Recently, even fairly inexpensive smartphones began to support the function of fast charging. Moreover, flagships increase speed. Some of the latest models already support a charging power of 150 W, which allows you to replenish energy reserves in 15 minutes.

This was the subject of a short conversation between TechRadar editor Tom Bedford and the head of Oppo’s Charging Technology Lab, Edward Tian.

One of the main topics of discussion is whether fast charging really has a bad effect on battery life. Tian confirmed that this is not helpful, as exposure to high temperatures actually drains the battery faster.

He also noted that fast charging is justified if the smartphone can provide good battery life. That is, if the user can quickly charge the device, say, from 20% to 80%, and after that, they will not look for a new outlet in two hours, then this is a good result.
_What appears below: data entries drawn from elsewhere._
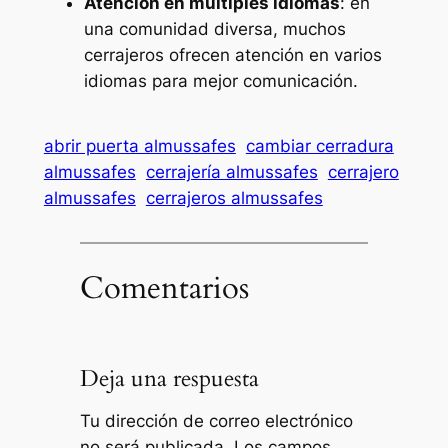
Atención en múltiples idiomas
: en
una comunidad diversa, muchos
cerrajeros ofrecen atención en varios
idiomas para mejor comunicación.
abrir puerta almussafes
cambiar cerradura
almussafes
cerrajería almussafes
cerrajero
almussafes
cerrajeros almussafes
Comentarios
Deja una respuesta
Tu dirección de correo electrónico
no será publicada.
Los campos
He also said that the appearance of fast charging affected the habits of users, who more often stopped charging the device during the night, and more quickly recharged at other times. But for those who have not changed their usual pattern of behavior, smartphones are getting better at studying users and calculating different charging options depending on the circumstances. This should also help the battery last longer for the smartphone owner.

As for the future, the company plans to develop the technology to the point where a smartphone will be charged in one second. Of course, 15 minutes is already quite fast, but in this case, the engineers do not plan to stop at the current results.

“As a technical engineer in the fast-charging field, for me, my work is to break limits. We will continue to explore until one day phones can be fully charged in one second,” commented Tian.

But, of course, at the moment these are ambitious plans without specific deadlines. Technology requires effort and time, and there are also many challenges. Therefore, it is not worth counting on the fact that in the next couple of years it will be possible to connect a flagship smartphone to a charger and immediately get a battery supply for the whole day.

“Increasing the charging speed is not the most challenging part [of this one-second goal]. To bring a good fast charging experience to users, we have to take more aspects into consideration, such as safety, charging temperature, the energy density of the battery cell, the size of the charger, battery lifespan, etc.,” says Tian.

Also, on the way to such a goal, it is necessary to develop software, chips, and the batteries themselves, because otherwise, after a second charge, the smartphone will not last long without re-connecting the power supply.

Taking the opportunity, Tian was also asked about the best way to charge his devices. There is nothing new here yet: if the smartphone is discharged, it is better to connect it to charging as soon as possible; do not keep the battery fully charged all the time; try not to overheat the device, and if this happened, then let it cool down.

According to the engineer, the new charging model, when the user quickly recharges the station for 10-15 minutes several times a day, is currently a good option. But it should be borne in mind that for this you need to have a suitable charger at hand, otherwise charging will take hours, not minutes (for example, the old 5-watt power supply unit iPhone 13 Pro Max is fully charged in almost 5 hours).